OpenCare : une approche durable pour le soin et la santé !

Le projet de recherche européen OpenCare, coordonné par l’université de Bordeaux, a été lancé fin février 2016. Ce projet de deux ans, financé par le programme-cadre Horizon 2020 de la Commission Européenne, a pour objectif de repenser durablement le rapport au soin et à la santé en Europe.

  • 26/04/2016

En s’appuyant sur l’intelligence collective et sur la participation notamment de hackers, « makers »1, artistes, activistes et designers, OpenCare encourage les citoyens à imaginer et à concevoir des objets adaptés à leurs besoins de santé qui n’existent pas actuellement sur le marché, ou commercialisés à un prix difficilement abordable.

La stratégie du projet est la suivante :

  1. définir le rapport à la santé, au soin et ses enjeux
  2. repérer des besoins ou des situations problématiques dans le domaine de la santé et réfléchir à une alternative
  3. élaborer un ou des prototype(s) permettant de répondre aux demandes repérées en amont
  4. tester les prototypes
  5. évaluer les retours des utilisateurs, des participants, le mode de fonctionnement du projet pour déterminer si le modèle est viable économiquement.

Le projet est unique de par son aspect radicalement ouvert : les discussions sur le déroulement, les enjeux du projet sont entièrement ouverts à la participation du public. De même, le design et la fabrication des prototypes seront documentés et publiés en libre accès sur la plateforme du projet.

Le LaBRI (Laboratoire Bordelais de Recherche en Informatique) de l’université de Bordeaux apporte au projet son expérience pour l’analyse des données issues des conversations sur la plateforme du projet. Sa mission est d’élaborer une méthodologie venant en appui à la démarche ethnographique d’Edgeryders, en scrutant et fouillant les échanges électroniques entre les participants. Le projet consiste à faire et à observer faire, pour décrire et caractériser autant que possible le processus d’innovation sociale qui anime cette communauté. C’est cette posture acteur-observateur qui place OpenCare à l’avant-garde de la réflexion sur des systèmes de santé alternatifs.

Dès le mois de mars 2016, les « workshops », animés par WeMake2 ont démarré. Les objectifs de ces ateliers sont de familiariser les personnes ayant des besoins importants de santé avec la démarche du projet (retraités, migrants récemment arrivés en Europe) ainsi que d’activer la communauté locale de hackers et makers* en vue de l’élaboration des prototypes. Le mois d’avril a vu le lancement de la plateforme collaborative Opencare, www.op3ncare.cc.

Pour plus d’information

Prof. Guy Melançon (LaBRI), guy.melancon@labri.fr 

 

Introducing Op3nCare from Edgeryders on Vimeo.
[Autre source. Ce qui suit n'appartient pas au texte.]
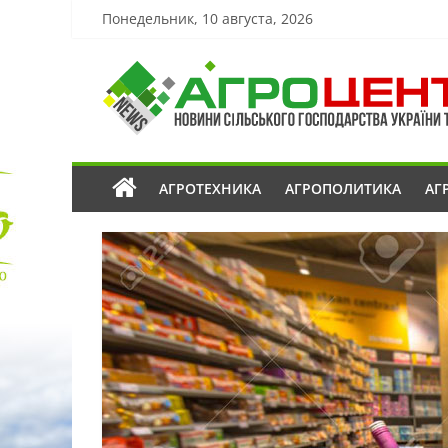
Понедельник, 10 августа, 2026
АГРОТЕХНИКА
АГРОПОЛИТИКА
АГ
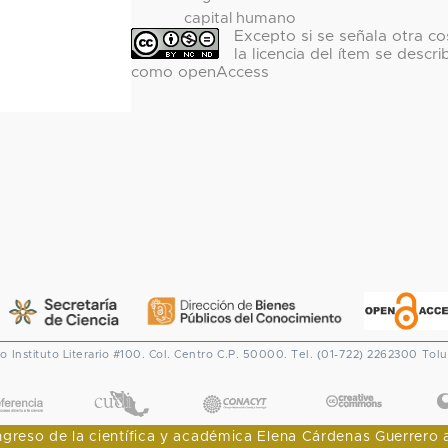
capital humano
Excepto si se señala otra co
la licencia del ítem se descri
como openAccess
co
Instituto Literario #100. Col. Centro
C.P. 50000. Tel. (01-722) 2262300
Tolu
CONACYT
eso de la científica y académica Elena Cárdenas Guerrero al I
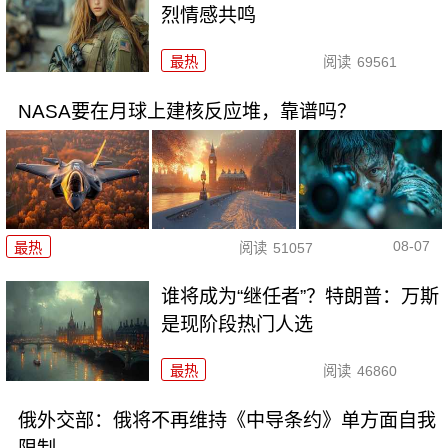
烈情感共鸣
最热
阅读
69561
NASA要在月球上建核反应堆，靠谱吗？
08-07
最热
阅读
51057
谁将成为“继任者”？特朗普：万斯
是现阶段热门人选
最热
阅读
46860
俄外交部：俄将不再维持《中导条约》单方面自我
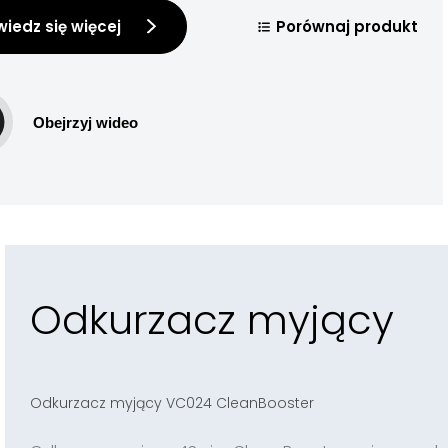
iedz się więcej
Porównaj produkt
Obejrzyj wideo
Odkurzacz myjący
Odkurzacz myjący VC024 CleanBooster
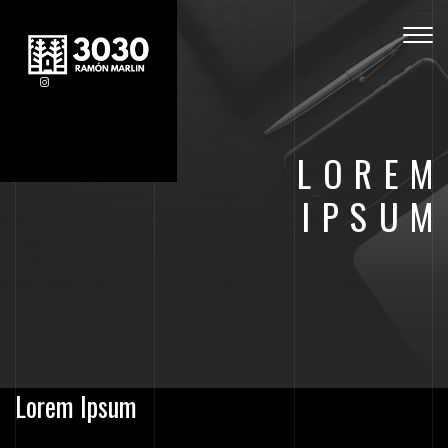
Togg
navig
LOREM
IPSUM
Lorem Ipsum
6 partenaires pour OpenCare

  • le LaBRI, le Laboratoire Bordelais de Recherche en Informatique (Université de Bordeaux) qui est aussi coordinateur du projet (Prof. Guy Melançon en est le responsable scientifique)
  • Edgeryders Ltd, un think tank enregistré au Royaume-Uni qui anime en ligne sa propre communauté pan-européenne
  • 2 WeMake SRL, un Makerspace (FabLab) à visée sociale, basé à Milan, Italie
  • SCimPULSE Foundation, une fondation pour l'avancement scientifique, basé à Maastricht aux Pays-Bas
  • Stockholm School of Economics, une école de commerce basée à Stockholm, Suède
  • la Ville de Milan, en Italie qui souhaite mettre en œuvre ce système sur son territoire dès 2018.

 

* Un maker : La culture « maker » (de l'anglais make, lit. faiseur) est une culture (ou sous-culture) contemporaine constituant une branche de la culture Do it yourself (DIY) (qu'on peut traduire en français par « faites-le vous-même ») tournée vers la technologie. La communauté des « makers » apprécie de prendre part à des projets orientés ingénierie. Les domaines typiques de ces projets sont donc l'électronique, la robotique, l'impression 3D et l'usage des machines-outils à commande numériques (CNC) mais également des activités plus traditionnelles telles que la métallurgie, la menuiserie, les arts traditionnels et l'artisanat. La culture met l'accent sur une utilisation innovante de la technologie et encourage à l'invention et au prototypage. Une attention toute particulière est portée à l'apprentissage de compétences pratiques et l'application de ces dernières de manière créative. La culture maker met l'accent sur l'apprentissage par la pratique dans un cadre social. La culture se concentre ainsi sur un apprentissage informel, communautaire, collaboratif et partagé motivé par l'amusement et l'accomplissement personnel.